What you should know is that a value of template.Template
can be a collection of multiple templates, see its Template.Templates()
method which returns this collection.
Each template in the collection has a unique name that it can be referred to by (see Template.Name()
). And there is a {{template "name" pipeline}}
action, and using that you can include other templates in a template, another template which is part of the collection.
See this example. Let's define 2 templates:
const tmain = `<html><body>
Some body. Now include the other template:
{{template "content" .}}
</body></html>
`
const tcontent = `I'M THE CONTENT, param passed is: {{.Param}}`
As you can see, tmain
includes another template named "content"
. You can use the Template.New()
method (stressing: method, not to be confused with the func template.New()
) to create a new associated, named template that will be part of the template whose method you're calling. As a result, they can refer to each other, e.g. they can include each other.
Let's see code that parses these 2 templates into one template.Template
so they can refer to each other (error check omitted for brevity):
t := template.Must(template.New("main").Parse(tmain))
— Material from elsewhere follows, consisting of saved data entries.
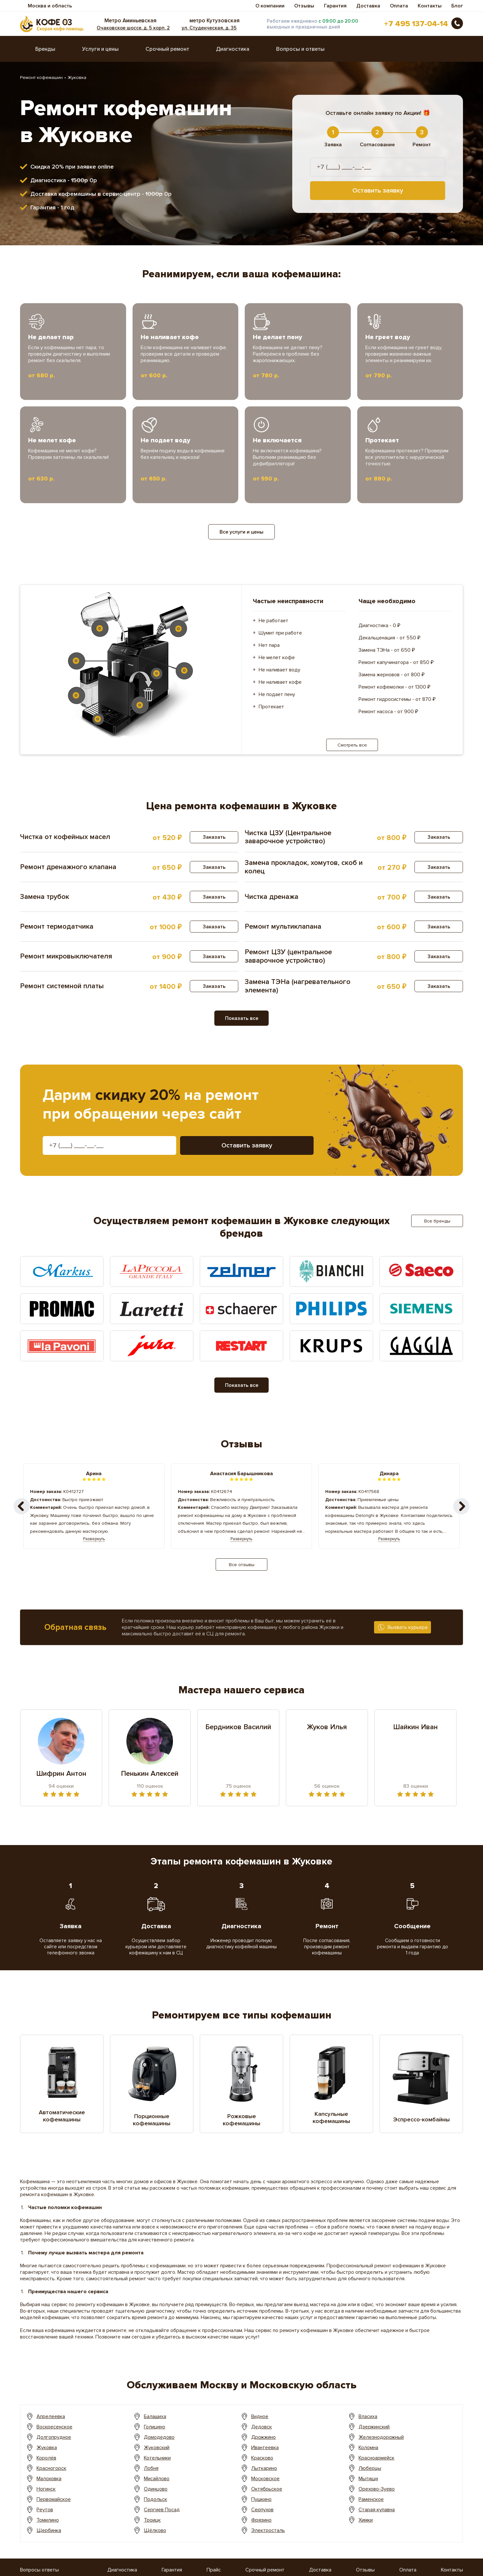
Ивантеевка (265, 2447)
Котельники (157, 2458)
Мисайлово (156, 2478)
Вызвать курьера (407, 1627)
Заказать (214, 837)
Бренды (45, 49)
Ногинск (46, 2489)
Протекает (271, 706)
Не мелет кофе (277, 657)
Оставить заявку (377, 190)
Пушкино (261, 2499)
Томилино (48, 2520)
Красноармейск (376, 2458)
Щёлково (155, 2530)
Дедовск (261, 2427)
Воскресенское (54, 2427)
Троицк (152, 2520)
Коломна (368, 2447)
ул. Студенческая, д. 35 (209, 28)
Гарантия (335, 6)
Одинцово (155, 2489)
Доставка (368, 6)
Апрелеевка (51, 2416)
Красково (262, 2458)
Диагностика (232, 49)
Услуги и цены (100, 49)
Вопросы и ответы (300, 49)
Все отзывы (241, 1564)
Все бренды (437, 1221)
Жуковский (156, 2447)
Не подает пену (277, 694)
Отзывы (304, 6)
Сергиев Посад (162, 2509)
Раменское (371, 2499)
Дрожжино (263, 2437)
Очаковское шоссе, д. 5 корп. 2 (133, 28)
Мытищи (368, 2478)
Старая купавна (377, 2509)
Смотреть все (352, 745)
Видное (259, 2416)
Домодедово (159, 2437)
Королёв (46, 2458)
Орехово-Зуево (377, 2489)
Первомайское (54, 2499)
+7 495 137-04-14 (416, 23)
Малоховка (49, 2478)
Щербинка (49, 2530)
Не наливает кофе (280, 682)
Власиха (368, 2416)
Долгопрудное (54, 2437)
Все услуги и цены (241, 532)
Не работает (273, 620)
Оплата (399, 6)
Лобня (151, 2468)
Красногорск (51, 2468)
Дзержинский (374, 2427)
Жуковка (47, 2447)
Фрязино (261, 2520)
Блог (457, 6)
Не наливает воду (279, 670)
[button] (461, 1506)
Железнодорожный (381, 2437)
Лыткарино (264, 2468)
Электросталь (268, 2530)
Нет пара (269, 645)
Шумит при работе (280, 633)
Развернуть (94, 1539)
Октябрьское (266, 2489)
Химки (366, 2520)
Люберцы (370, 2468)
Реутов (45, 2509)
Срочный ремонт (167, 49)
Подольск (155, 2499)
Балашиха (155, 2416)
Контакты (430, 6)
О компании (269, 6)
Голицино (154, 2427)
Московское (265, 2478)
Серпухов (262, 2509)
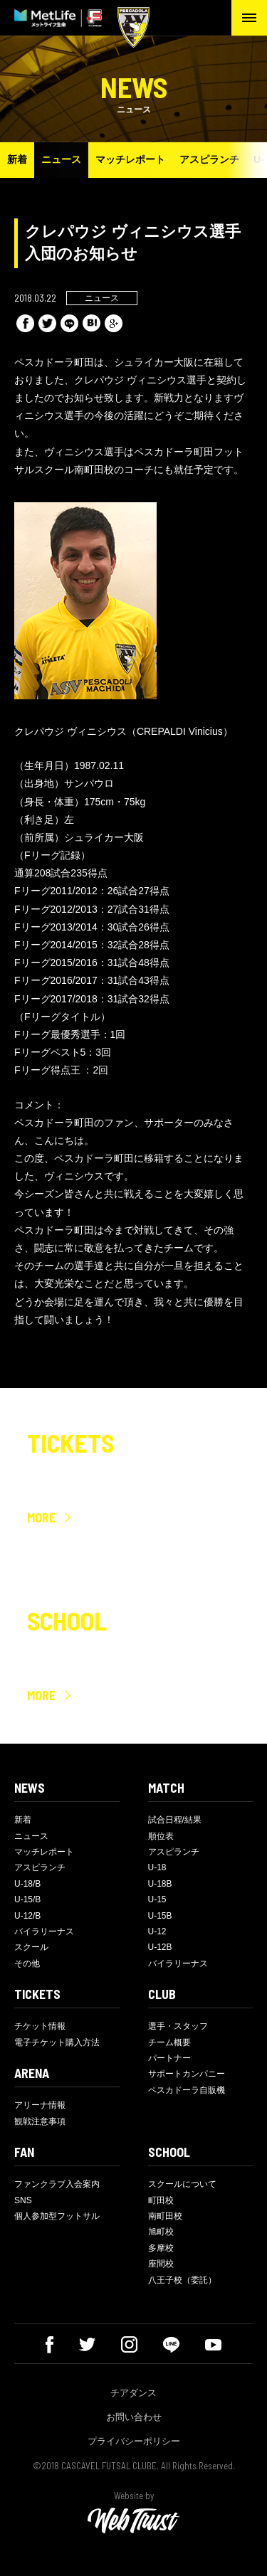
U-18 (157, 1867)
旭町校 (161, 2232)
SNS (23, 2200)
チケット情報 (40, 2026)
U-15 (157, 1899)
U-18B (160, 1884)
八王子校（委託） (182, 2280)
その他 (27, 1963)
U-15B (160, 1916)
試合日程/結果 (174, 1820)
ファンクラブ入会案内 (57, 2184)
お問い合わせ (134, 2417)
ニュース (61, 159)
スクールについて (182, 2184)
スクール (31, 1947)
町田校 (161, 2200)
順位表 (161, 1836)
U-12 (157, 1931)
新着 (17, 159)
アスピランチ (209, 159)
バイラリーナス (44, 1931)
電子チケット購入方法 (57, 2042)
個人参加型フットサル (57, 2216)
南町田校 (165, 2216)
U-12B (160, 1947)
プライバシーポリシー (134, 2441)
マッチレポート (130, 159)
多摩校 (161, 2248)
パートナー (169, 2058)
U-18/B (27, 1884)
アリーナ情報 (40, 2105)
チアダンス (133, 2392)
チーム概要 (169, 2042)
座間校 (161, 2264)
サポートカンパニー (186, 2074)
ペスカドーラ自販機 (186, 2090)
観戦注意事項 (40, 2121)
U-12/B (27, 1916)
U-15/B (27, 1899)
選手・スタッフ (178, 2026)
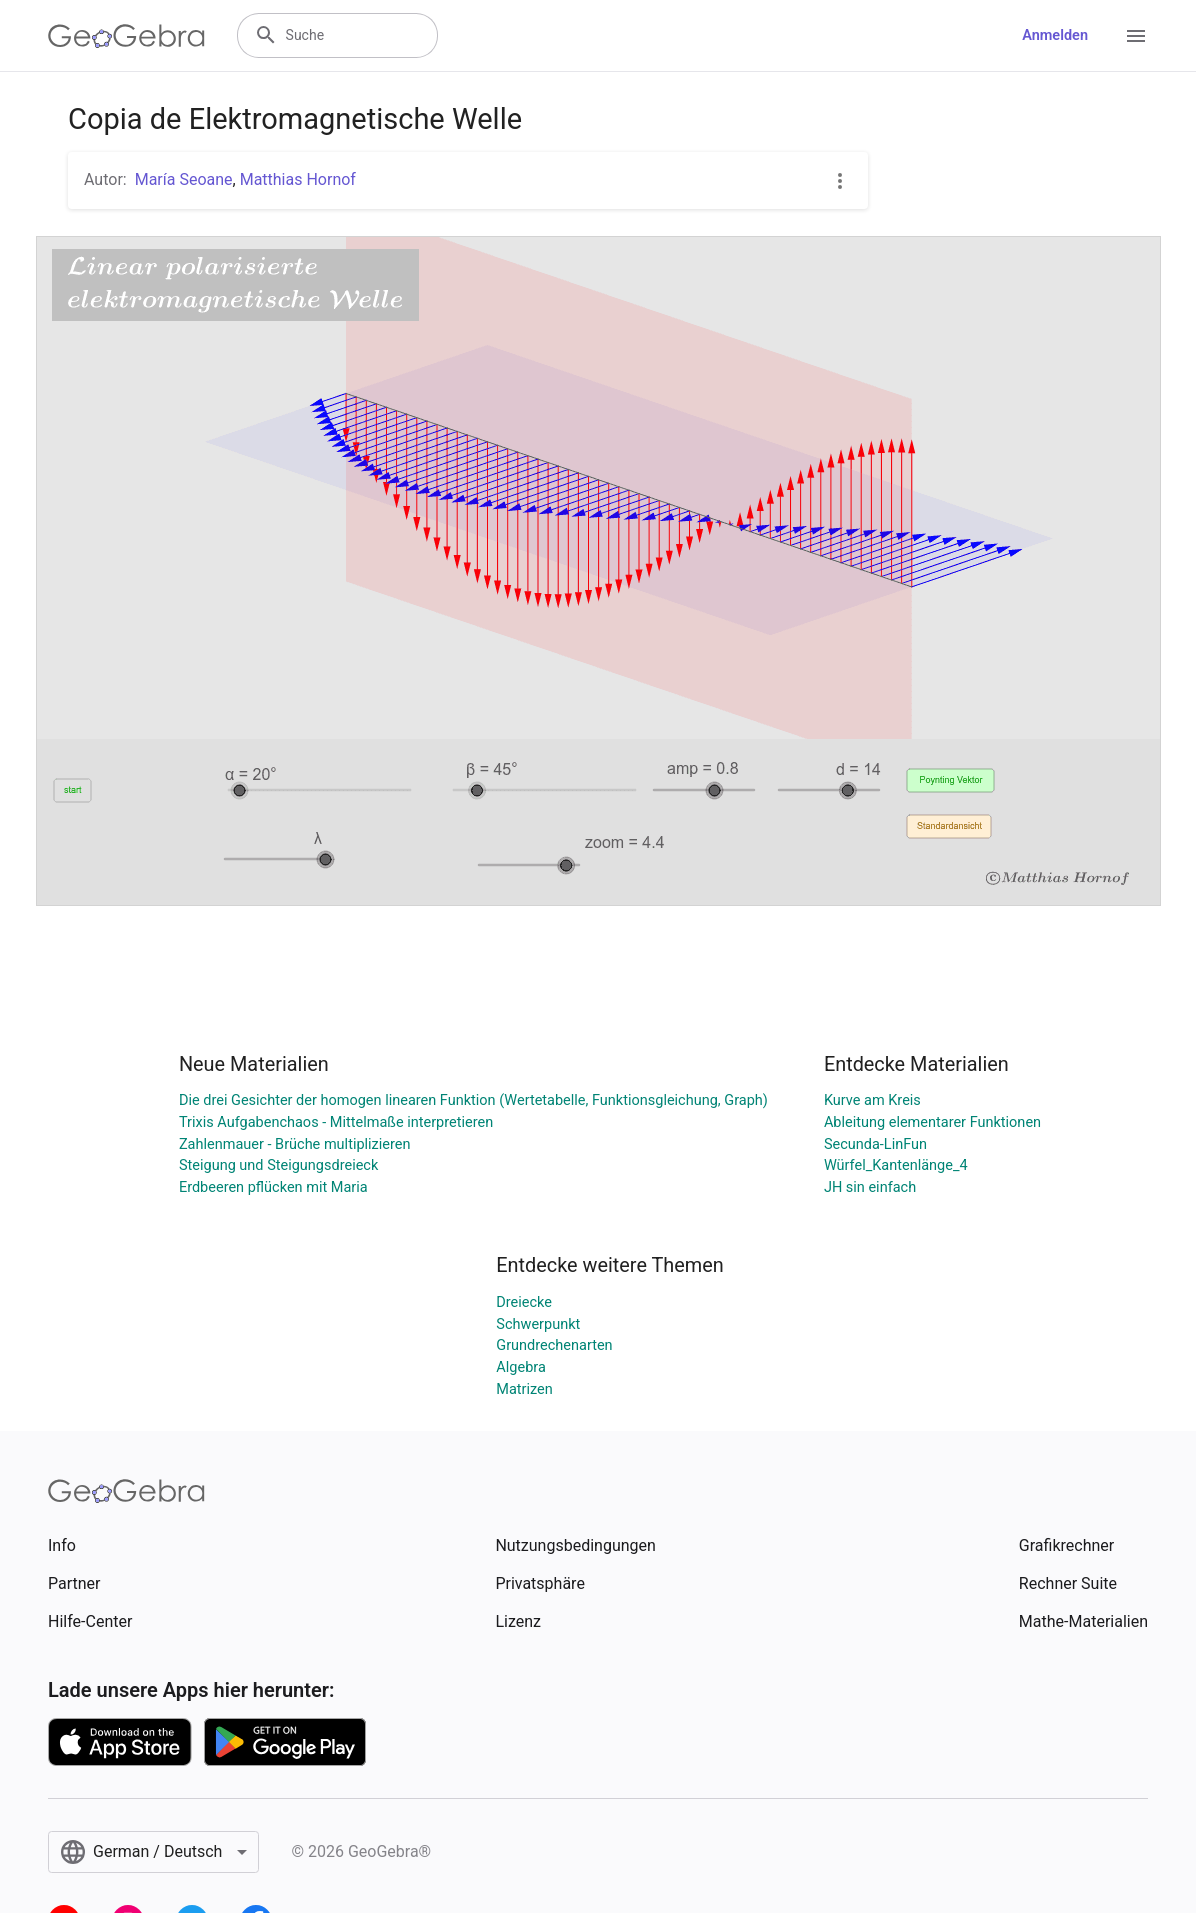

t.New("content").Parse(tcontent)
param := struct{ Param string }{"paramvalue"}
if err := t.ExecuteTemplate(os.Stdout, "main", param); err != nil {
fmt.Println(err)
}
Output (try it on the Go Playground):
<html><body>
Some body. Now include the other template:
I'M THE CONTENT, param passed is: paramvalue
</body></html>
Alternative
Also note that if you have many and bigger templates, this becomes less readable and maintainable. You should consider saving your templates as files, and you can use template.ParseFiles()
and template.ParseGlob()
, both which can parse multiple files at once and they build the template collection from them, so they can refer to each other. The names of the templates will be the names of the files.